Monday, 30 May 2016

Blood Ceremony - "Lord of Misrule" (Album Review)

By: Richard Maw

Album Type: Full Length
Date Released: 25/03/2016
Label: Rise Above Records


If you are new to Blood Ceremony, this album is as fine a place to start as any. If you have heard any of their previous albums and enjoyed them, your enjoyment of this one is guaranteed. This is as good an example as any of a band looking to the past both in terms of musical and folklore tradition to create fantastical and occult inspired music.


“Lord of Misrule” CD//DD//LP track listing:

1. The Devil’s Widow
2. Loreley
3. The Rogue’s Lot
4. Lord of Misrule
5. Half Moon Street
6. The Weird of Finistere
7. Flower Phantoms
8. Old Fires
9. Things Present, Things Past

The Review:

Blood Ceremony returns with their latest album. It shares a title with the late Sir Christopher Lee's autobiography and features some of the same atmosphere and sense of macabre theatrics that the great man brought to his films. “The Devil's Widow” kicks things off sounding like, well, Blood Ceremony- that is to say that it sounds like how Jethro Tull would have sounded if Tony Iommi had stayed on playing guitar and Ian Anderson decided to hand over the vocals to a female chanteuse while still playing flute.

The sound is reliably retro and, yes, shimmery. The drums have that 70's sound but with modern muscle in the tones, while reverb is ever present elsewhere. Like Tull, the band makes excellent use of light and shade, quiet and loud.  The rather airy “Loreley” contrasts well with the more leaden “The Rogue's Lot”. Certainly, the band has come on since “Ceremony of the Ancients”- but not so much as to be unrecognisable. Being Canadian, Blood Ceremony perhaps lack some of the authenticity of a band raised in a place permeated by folklore and old main tracks, but that is only if you are aware that they don't hail from deepest Cornwall or some such other olde worlde enclave.

The title track is one of the shorter tracks on display here and features a driving riff and rhythm with percussion and bass driving the groove home with aplomb. One of Blood Ceremony's strengths is their willingness to incorporate Hammond organ, percussion, flute and so on- marking them out as unusual in the “bass-guitar-drums-vox” rigid line ups of most bands; even the retro ones. “Half Moon Street” uses a rather nice syncopated riff and swings along very nicely. The band are not afraid to really slow things down on “The Weird of Finistere” as they take a full-on folk persona.

By contrast, “Flower Phantoms” sounds as if it is straight out of the late 60's with an insistent vocal refrain. “Old Fires” is a straightforward rocker with a juddering rhythm.

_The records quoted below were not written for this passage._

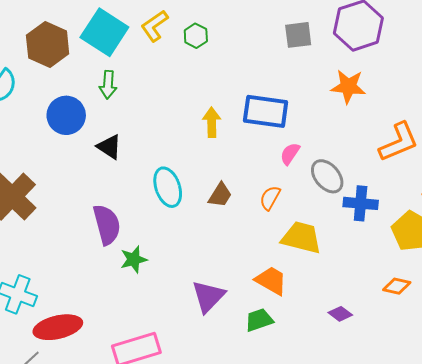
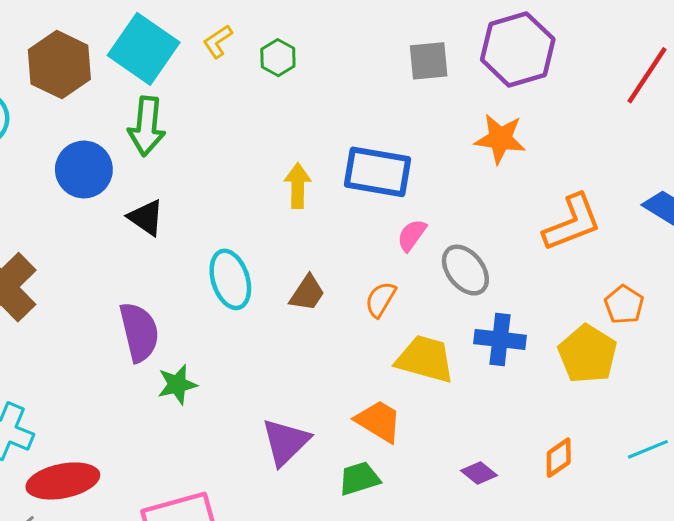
yellow L-shape: (155, 26) -> (218, 41), size x0.7
green arrow: (108, 85) -> (147, 126), size x1.4
blue cross: (361, 203) -> (500, 339), moved
orange diamond: (397, 286) -> (559, 458), moved, turned -48

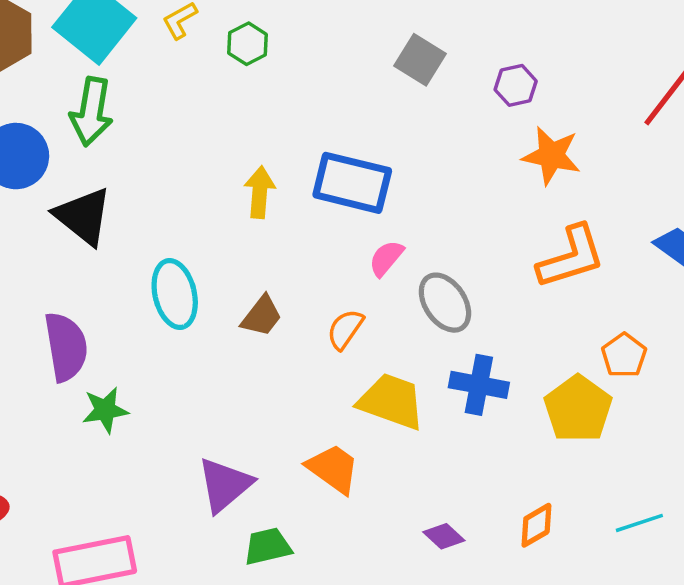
purple hexagon: (518, 49) -> (516, 85), moved, size x0.5
gray square: (429, 61) -> (420, 60), turned 33
orange star: (500, 139) -> (551, 156), moved
black triangle: (146, 218) -> (83, 216), size x1.4
green trapezoid: (359, 479) -> (268, 546), moved

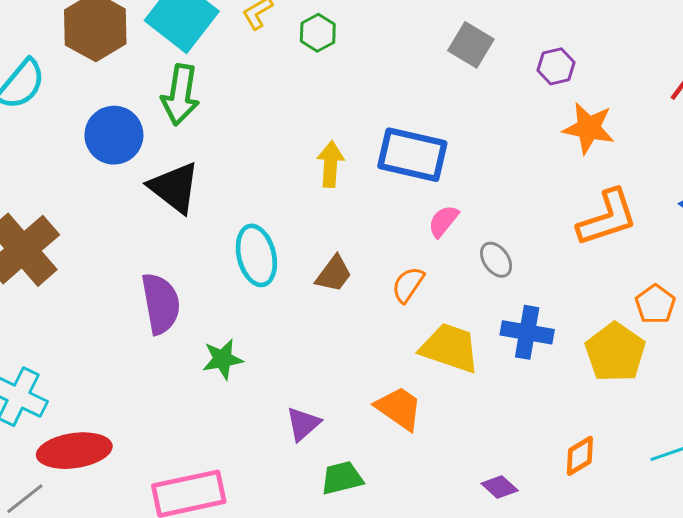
gray ellipse: (445, 303) -> (496, 260), size x0.7
green star: (105, 410) -> (223, 359), moved
purple triangle: (225, 485) -> (303, 424), size x0.7
purple diamond: (444, 536) -> (500, 487), moved

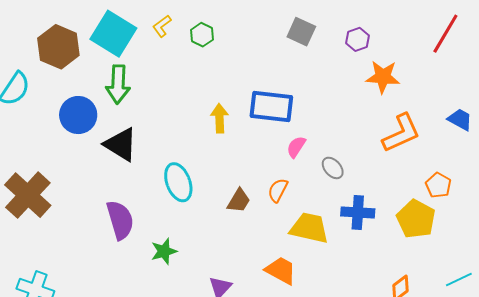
brown trapezoid: (334, 274) -> (239, 201), moved

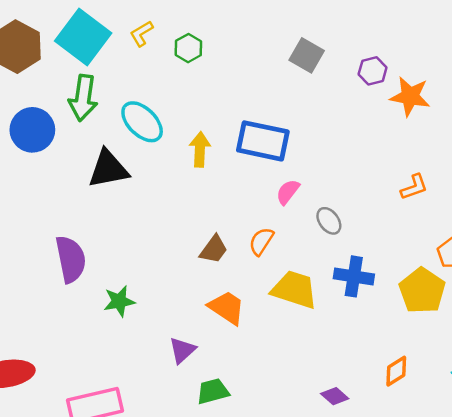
orange star: (383, 77) -> (410, 96), moved
orange L-shape: (401, 133) -> (414, 187), size x0.6
black triangle: (121, 144) -> (108, 169), moved, turned -48
cyan ellipse: (178, 182) -> (142, 122), moved, turned -30
orange trapezoid: (281, 270) -> (227, 308), moved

The intriguingly titled “Things Present, Things Past” is the albums parting shot and it is also one of the best tracks here. Acoustic guitars and echoey vocals coalesce very effectively. Some great lyrics here too (“If there's anything you need... just ask Mephistopheles”- superb!).

If you are new to Blood Ceremony, this album is as fine a place to start as any. If you have heard any of their previous albums and enjoyed them, your enjoyment of this one is guaranteed. This is as good an example as any of a band looking to the past both in terms of musical and folklore tradition to create fantastical and occult inspired music.